Transcribe the data underneath exactly. No images belong in your version.

Exercise input
BEGIN

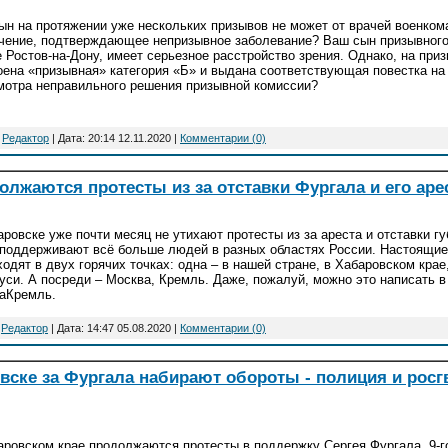
ын на протяжении уже нескольких призывов не может от врачей военком
чение, подтверждающее непризывное заболевание? Ваш сын призывного
е Ростов-на-Дону, имеет серьезное расстройство зрения. Однако, на пр
оена «призывная» категория «Б» и выдана соответствующая повестка на
мотра неправильного решения призывной комиссии?
:
Редактор
| Дата:
20:14 12.11.2020
|
Комментарии (0)
олжаются протесты из за отставки Фургала и его аре
аровске уже почти месяц не утихают протесты из за ареста и отставки г
 поддерживают всё больше людей в разных областях России. Настоящие
одят в двух горячих точках: одна – в нашей стране, в Хабаровском крае,
уси. А посреди – Москва, Кремль. Даже, пожалуй, можно это написать в 
аКремль.
:
Редактор
| Дата:
14:47 05.08.2020
|
Комментарии (0)
вске за Фургала набирают обороты - полиция и росг
аровском крае продолжаются протесты в поддержку Сергея Фургала. 9-г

END

Exercise output
ын на протяжении уже нескольких призывов не может от врачей военком
чение, подтверждающее непризывное заболевание? Ваш сын призывного
е Ростов-на-Дону, имеет серьезное расстройство зрения. Однако, на пр
оена «призывная» категория «Б» и выдана соответствующая повестка на
мотра неправильного решения призывной комиссии?
:
Редактор
| Дата:
20:14 12.11.2020
|
Комментарии (0)
олжаются протесты из за отставки Фургала и его аре
аровске уже почти месяц не утихают протесты из за ареста и отставки г
 поддерживают всё больше людей в разных областях России. Настоящие
одят в двух горячих точках: одна – в нашей стране, в Хабаровском крае,
уси. А посреди – Москва, Кремль. Даже, пожалуй, можно это написать в 
аКремль.
:
Редактор
| Дата:
14:47 05.08.2020
|
Комментарии (0)
вске за Фургала набирают обороты - полиция и росг
аровском крае продолжаются протесты в поддержку Сергея Фургала. 9-г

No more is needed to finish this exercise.